What if the firm did not need expansion, but effective utilization of existing production capabilities? While production patterns are governed by market demand, the production capacities in India are utilized and run to only half of their actual ability. Persistence of sub-optimal capacity utilization in large-scale industrial plants stalls the circular flow of money and investment in an economy. It is a problem akin to surgeons not being able to operate on critical patients due to lack of equipment. The cocktail of efficiency-diminishing actions and reactions is a recipe for crony capitalism. In attempting to draw parallels in both cases, there is scope for reasoned disagreement.
Some see legislation’s role only as purveyor of justice, but a new perspective that views law as a mechanism for changing behaviour is warranted. Judicial decision-making affects the behaviour of parties and lawyers more than anyone else. But now economic analysis of law, grounded in precise theories and empirically sound methods, provides a scientific method. Human ingenuity allows us to predict the effects of legal sanctions and judicial decisions on human behaviour. More importantly, economic analysis of law brings forth a useful normative standard for evaluating law, policy and decisionmaking.
The elephant in the room that nobody is comfortable talking about is the fact that an allegation of bribery or corruption of the sort alleged in the coal block case, for example, that is litigated before the Supreme Court in writ proceedings initiated via a public interest litigation, is perhaps not the best forum for these matters to be litigated in the first place. The reason is a peculiarly legal one.
Writ proceedings were envisaged by the founding fathers of our Constitution as proceedings where laws and executive acts by the government would be questioned on the grounds of their suspect constitutionality. The manner in which rules of evidence work in such proceedings is completely different than their proceedings in a criminal court.
An act of bribery or corruption on the part of government officials and ministers is first and foremost a criminal act and must be dealt with accordingly. A judicial order quashing a licence or a grant made by the government, allegedly as a result of corruption, is a consequential order. Its legal validity depends on the act of bribery or corruption having been proven to the satisfaction of a court. This satisfaction, in our republic, has to be beyond all reasonable doubt. The only place where this ought to be done is a criminal court. High courts or the Supreme Court are not the places where the factual correctness of such alleged acts should be examined.
The appropriate course of action in matters like these should be to first direct a criminal inquiry, followed by a criminal trial, to be conducted expeditiously (perhaps on a day-to-day basis). Following this, the decision on cancellation of licences or grants should be based on the decision of the criminal court.
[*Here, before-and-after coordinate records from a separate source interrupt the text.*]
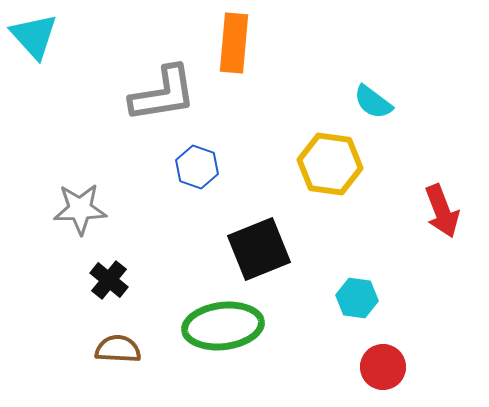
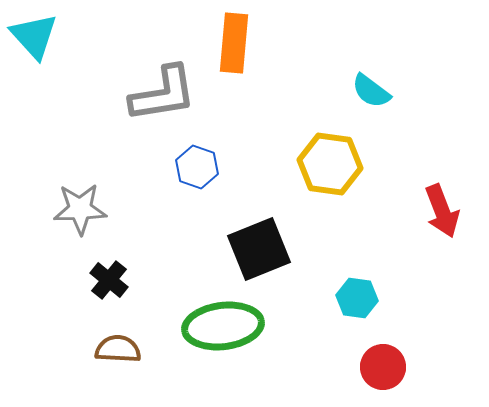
cyan semicircle: moved 2 px left, 11 px up
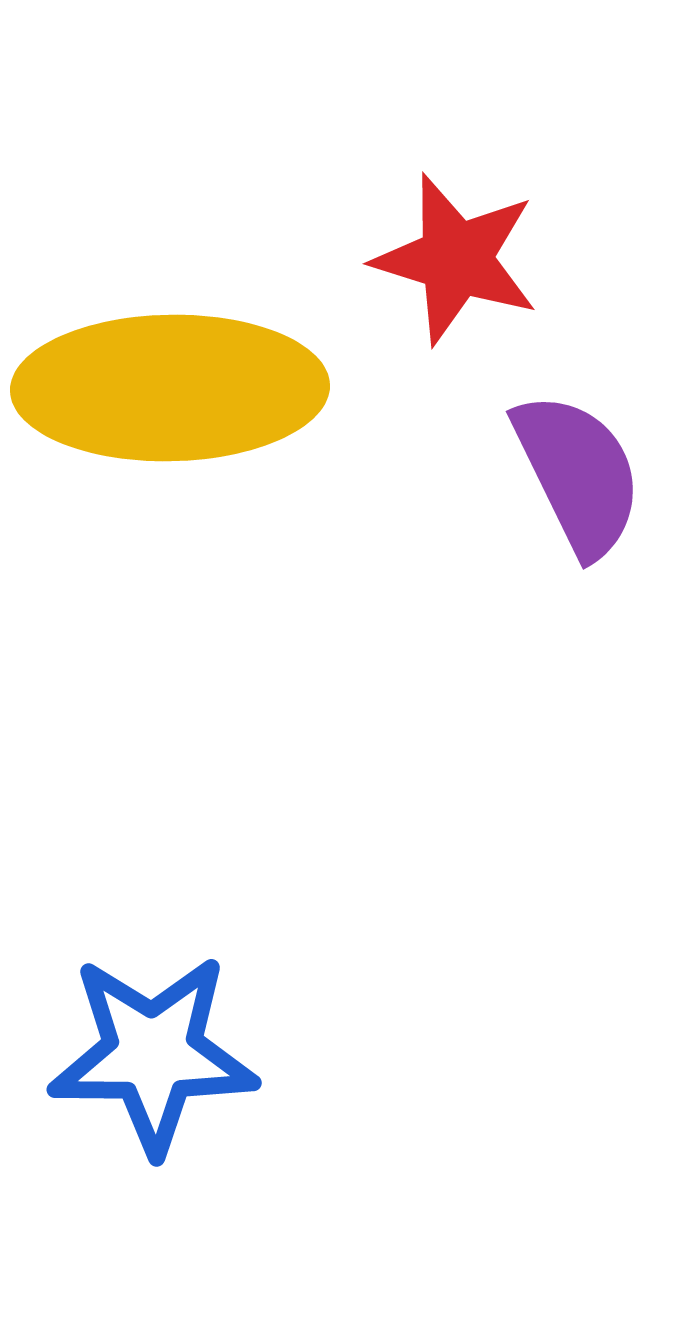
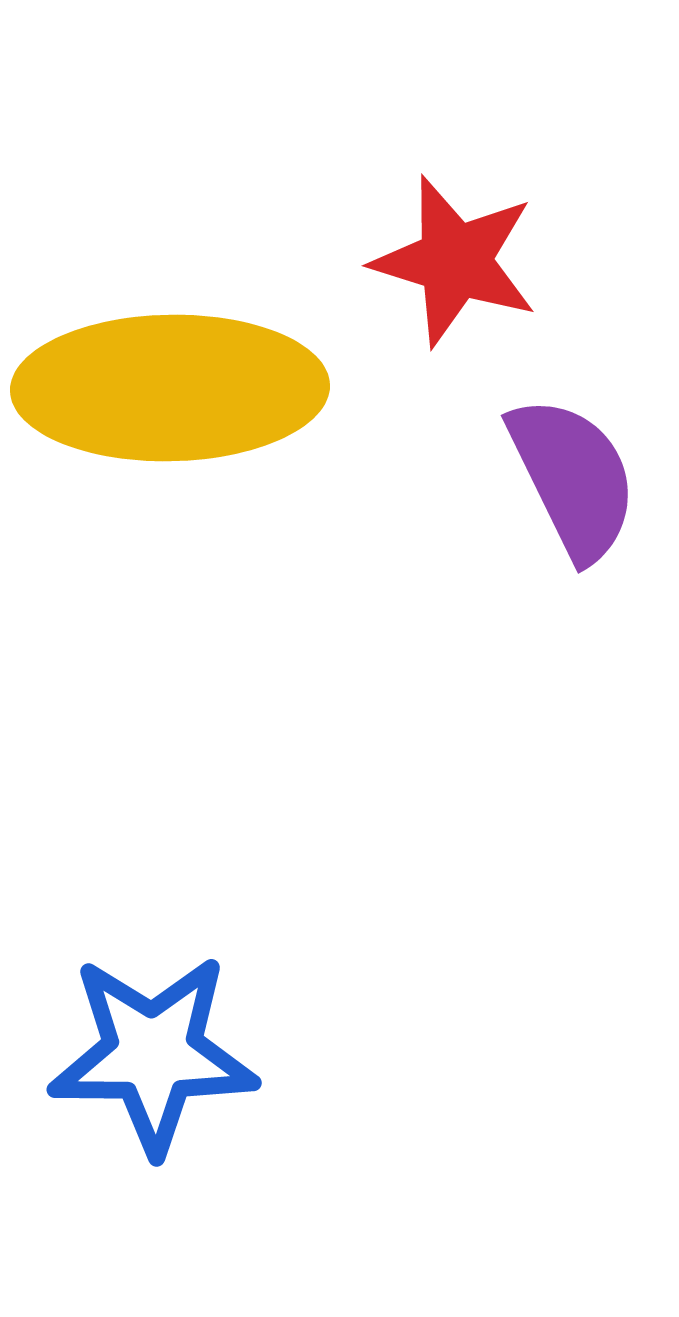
red star: moved 1 px left, 2 px down
purple semicircle: moved 5 px left, 4 px down
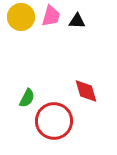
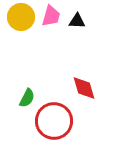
red diamond: moved 2 px left, 3 px up
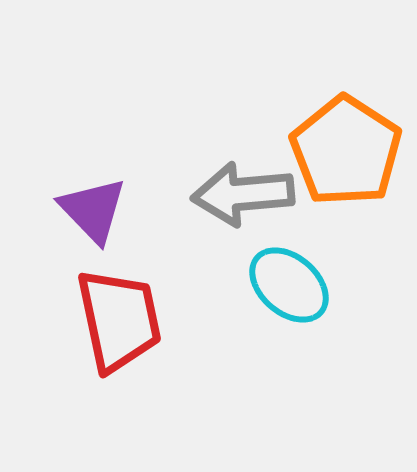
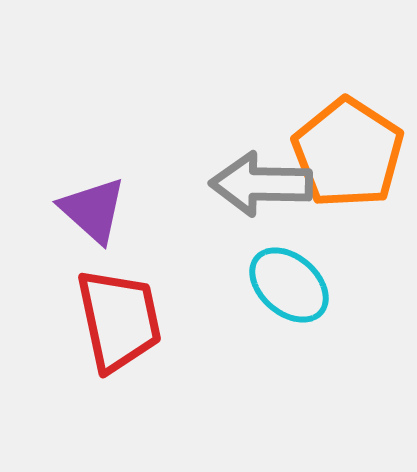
orange pentagon: moved 2 px right, 2 px down
gray arrow: moved 18 px right, 10 px up; rotated 6 degrees clockwise
purple triangle: rotated 4 degrees counterclockwise
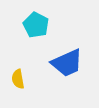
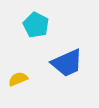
yellow semicircle: rotated 78 degrees clockwise
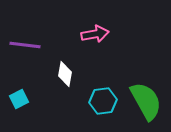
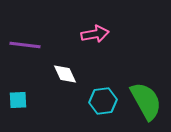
white diamond: rotated 35 degrees counterclockwise
cyan square: moved 1 px left, 1 px down; rotated 24 degrees clockwise
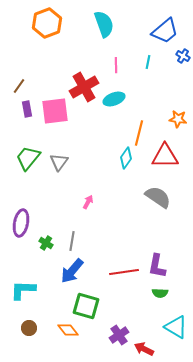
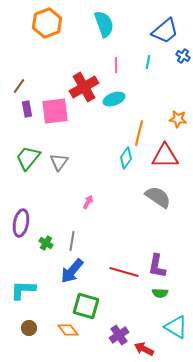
red line: rotated 24 degrees clockwise
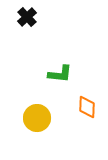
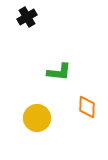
black cross: rotated 12 degrees clockwise
green L-shape: moved 1 px left, 2 px up
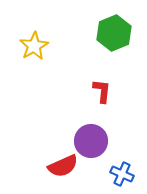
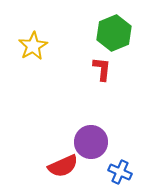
yellow star: moved 1 px left
red L-shape: moved 22 px up
purple circle: moved 1 px down
blue cross: moved 2 px left, 2 px up
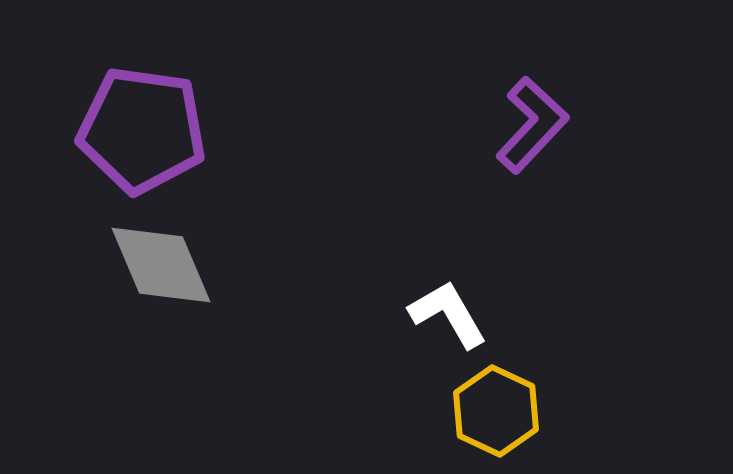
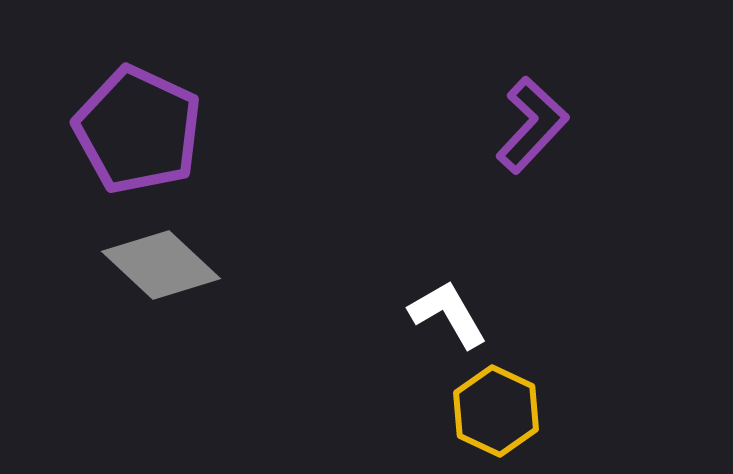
purple pentagon: moved 4 px left; rotated 17 degrees clockwise
gray diamond: rotated 24 degrees counterclockwise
The problem with this idea, however, is the slow speed with which our trial courts work. This is not the right place to talk about the problem of judicial delays but it is not unrelated with the problems our society faces. Because the court trial of a case in our country takes a long time, the writ courts, influenced by heavy suspicion of malfeasance in these matters, end up equating this suspicion with arbitrariness and consequently strike down the award of licences and grants by the government. The result is massive efficiency loss, or in an economic sense, creation of substantial deadweight loss.
If it is proved in a criminal court, beyond reasonable doubt, that an award of licences by the government is fraudulent, then, along with punishing erring parties, such licences and grants should be cancelled. Further, all consequent benefits accrued to such parties should be appropriated by the government.
It is not the wisest course of action for a court of law, suspecting corruption, to declare award of licences and grants by the government as unconstitutional for being arbitrary. More so when the court, constrained by its own rules of procedure, is not capable of reaching a positive factual conclusion of bribery and corruption in the first place.
Khagesh Gautam and Ashish Bharadwaj are, respectively, an associate professor of law and an associate professor of law and economics at the Jindal Global Law School.